As we’re not familiar with it’s internals or codebase, it’s a bit hard to give spot-on hints.

There may have been some change between confd versions (a you mention upgrade) that caused old implementation to behave differently?

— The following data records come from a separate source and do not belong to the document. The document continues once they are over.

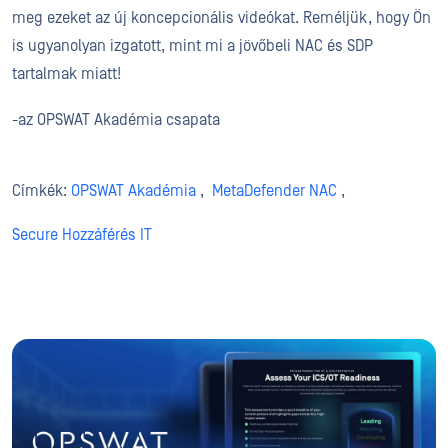
meg ezeket az új koncepcionális videókat. Reméljük, hogy Ön
is ugyanolyan izgatott, mint mi a jövőbeli NAC és SDP
tartalmak miatt!
-az OPSWAT Akadémia csapata
Címkék:
OPSWAT Akadémia
,
MetaDefender NAC
,
Secure Hozzáférés IT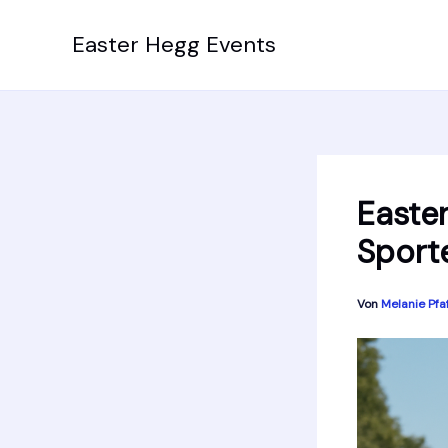
Zum
Inhalt
Easter Hegg Events
springen
Easte
Sport
Von
Melanie Pfa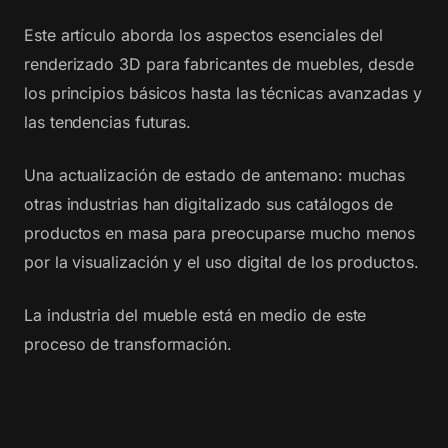
Este artículo aborda los aspectos esenciales del
renderizado 3D para fabricantes de muebles, desde
los principios básicos hasta las técnicas avanzadas y
las tendencias futuras.
Una actualización de estado de antemano: muchas
otras industrias han digitalizado sus catálogos de
productos en masa para preocuparse mucho menos
por la visualización y el uso digital de los productos.
La industria del mueble está en medio de este
proceso de transformación.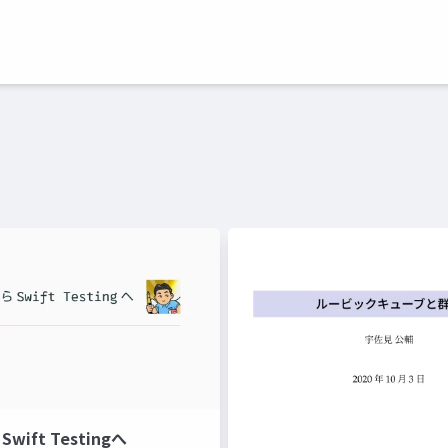
Swift Testingへ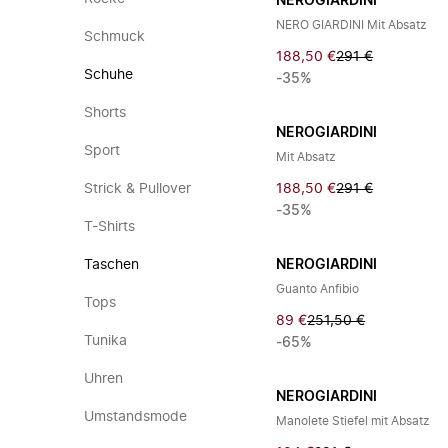
NEROGIARDINI
NERO GIARDINI Mit Absatz
Schmuck
188,50 €
291 €
Schuhe
-35%
Shorts
NEROGIARDINI
Sport
Mit Absatz
Strick & Pullover
188,50 €
291 €
-35%
T-Shirts
Taschen
NEROGIARDINI
Guanto Anfibio
Tops
89 €
251,50 €
Tunika
-65%
Uhren
NEROGIARDINI
Umstandsmode
Manolete Stiefel mit Absatz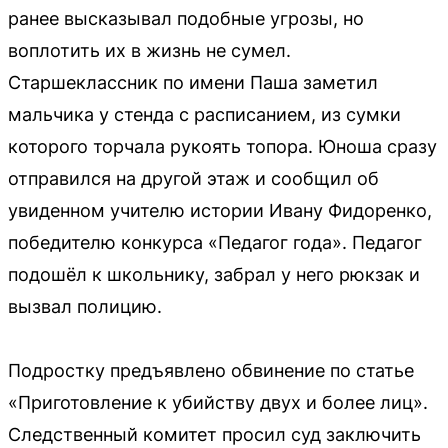
ранее высказывал подобные угрозы, но
воплотить их в жизнь не сумел.
Старшеклассник по имени Паша заметил
мальчика у стенда с расписанием, из сумки
которого торчала рукоять топора. Юноша сразу
отправился на другой этаж и сообщил об
увиденном учителю истории Ивану Фидоренко,
победителю конкурса «Педагог года». Педагог
подошёл к школьнику, забрал у него рюкзак и
вызвал полицию.
Подростку предъявлено обвинение по статье
«Приготовление к убийству двух и более лиц».
Следственный комитет просил суд заключить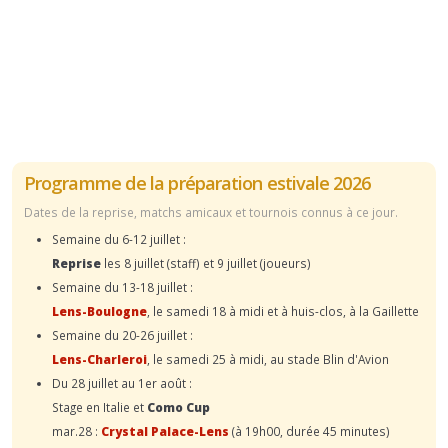
Programme de la préparation estivale 2026
Dates de la reprise, matchs amicaux et tournois connus à ce jour.
Semaine du 6-12 juillet :
Reprise
les 8 juillet (staff) et 9 juillet (joueurs)
Semaine du 13-18 juillet :
Lens-Boulogne
, le samedi 18 à midi et à huis-clos, à la Gaillette
Semaine du 20-26 juillet :
Lens-Charleroi
, le samedi 25 à midi, au stade Blin d'Avion
Du 28 juillet au 1er août :
Stage en Italie et
Como Cup
mar.28 :
Crystal Palace-Lens
(à 19h00, durée 45 minutes)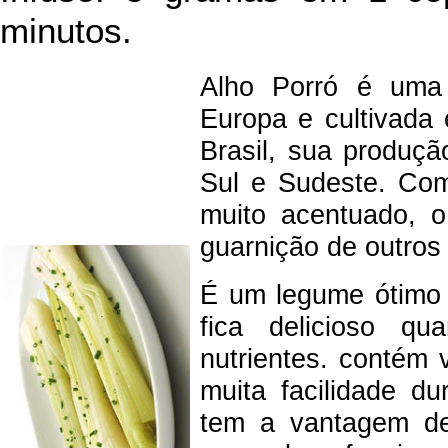
minutos.
Alho Porró é uma h
Europa e cultivada
Brasil, sua produç
Sul e Sudeste. Com
muito acentuado, o
guarnição de outros
É um legume ótimo p
fica delicioso q
nutrientes. contém
muita facilidade d
tem a vantagem de 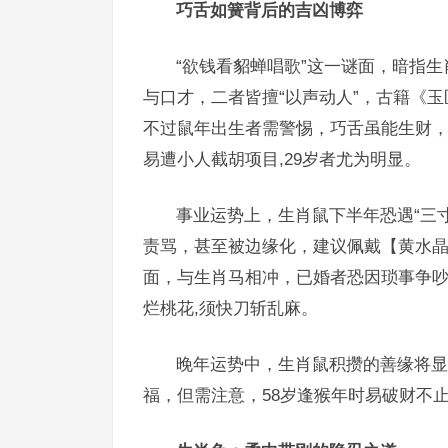
巧舌如簧背后的吉凶博弈
“欲钱看貂蝉唱歌”这一谜面，暗指
与口才，二者皆擅“以声动人”，古籍《玉
不过鼠年出生者需警惕，巧舌虽能生财
易遭小人截胡项目,29岁者尤为明显。
事业运势上，生肖鼠下半年恐遇“三
责骂，甚至被边缘化，建议佩戴【黄水
面，与生肖马相冲，已婚者恐因琐事争吵，
烂桃花,须快刀斩乱麻。
晚年运势中，生肖鼠积攒的善缘将显
福，但需注意，58岁逢猴年时易破财不止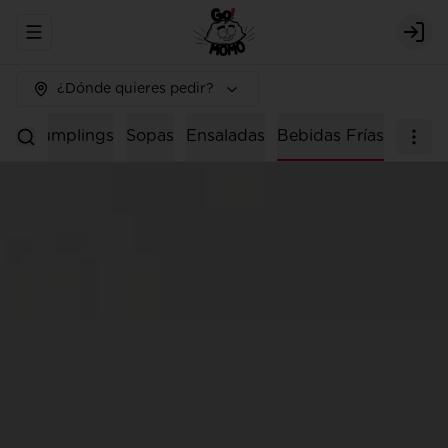
Abrir menu de navegación
Logi
¿Dónde quieres pedir?
os
Dumplings
Sopas
Ensaladas
Bebidas Frías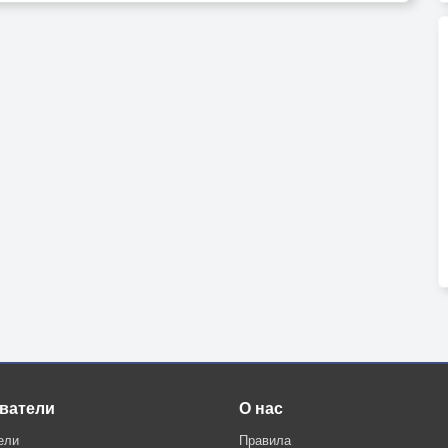
ватели
О нас
ели
Правила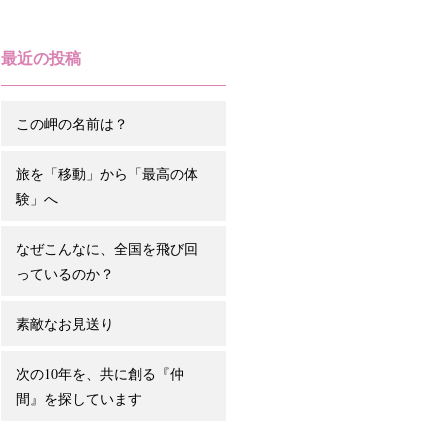
最近の投稿
この岬の名前は？
旅を「移動」から「最高の体
験」へ
なぜこんなに、全国を飛び回
っているのか？
素敵なお見送り
次の10年を、共に創る『仲
間』を探しています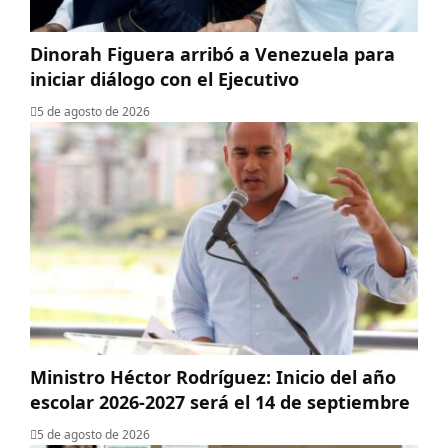
Dinorah Figuera arribó a Venezuela para
iniciar diálogo con el Ejecutivo
5 de agosto de 2026
Ministro Héctor Rodríguez: Inicio del año
escolar 2026-2027 será el 14 de septiembre
5 de agosto de 2026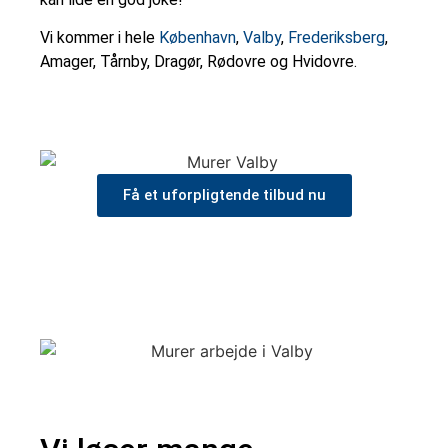
Vi kommer i hele
København
,
Valby
,
Frederiksberg
,
Amager, Tårnby, Dragør, Rødovre og Hvidovre.
Få et uforpligtende tilbud nu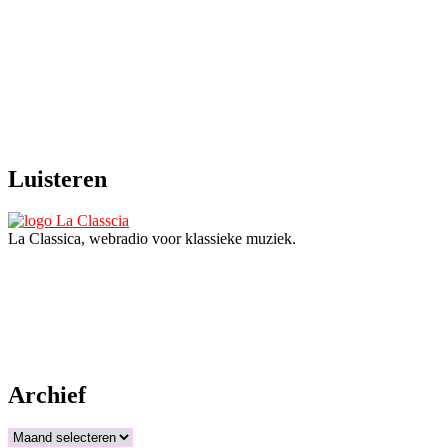
Luisteren
La Classica, webradio voor klassieke muziek.
Archief
Archief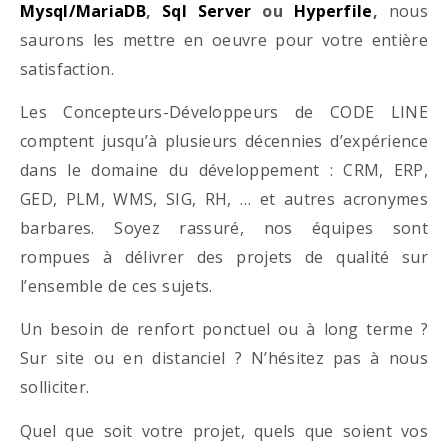
Mysql/MariaDB
,
Sql Server
ou
Hyperfile
,
nous
saurons les mettre en oeuvre pour votre entière
satisfaction.
Les Concepteurs-Développeurs de CODE LINE
comptent jusqu’à plusieurs décennies d’expérience
dans le domaine du développement : CRM, ERP,
GED, PLM, WMS, SIG, RH, … et autres acronymes
barbares. Soyez rassuré, nos équipes sont
rompues à délivrer des projets de qualité sur
l’ensemble de ces sujets.
Un besoin de renfort ponctuel ou à long terme ?
Sur site ou en distanciel ? N’hésitez pas à nous
solliciter.
Quel que soit votre projet, quels que soient vos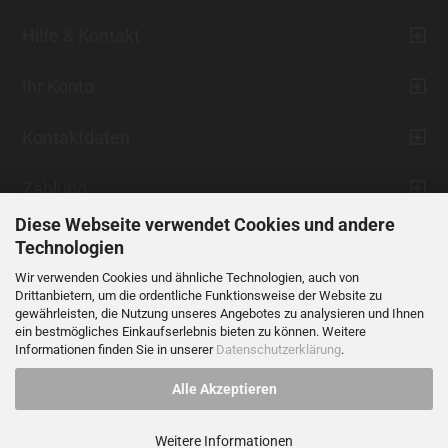
Hilfe & Kontakt
Ihr Konto
Kontaktdaten
Zahlung
Diese Webseite verwendet Cookies und andere
Technologien
Wir verwenden Cookies und ähnliche Technologien, auch von
Drittanbietern, um die ordentliche Funktionsweise der Website zu
gewährleisten, die Nutzung unseres Angebotes zu analysieren und Ihnen
ein bestmögliches Einkaufserlebnis bieten zu können. Weitere
Vertrag widerrufen
Informationen finden Sie in unserer
Datenschutzerklärung
.
Alle Akzeptieren
Alle Preise verstehen sich inklusive der gesetzlichen Mehrwertsteuer,
soweit nicht anders gekennzeichnet.
Weitere Informationen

right, notification context should not be NULL, so you may need to check what’s being done and that your notification handling flow is as per e.g. used confd version examples/user guide…

This might signal that your ConfD did not start with all its components properly, thus causing your otherwise OK notification code to misbehave? (or behave “ok”, but reject notification connections for your DCMD code against expectations because of some AAA related issues?)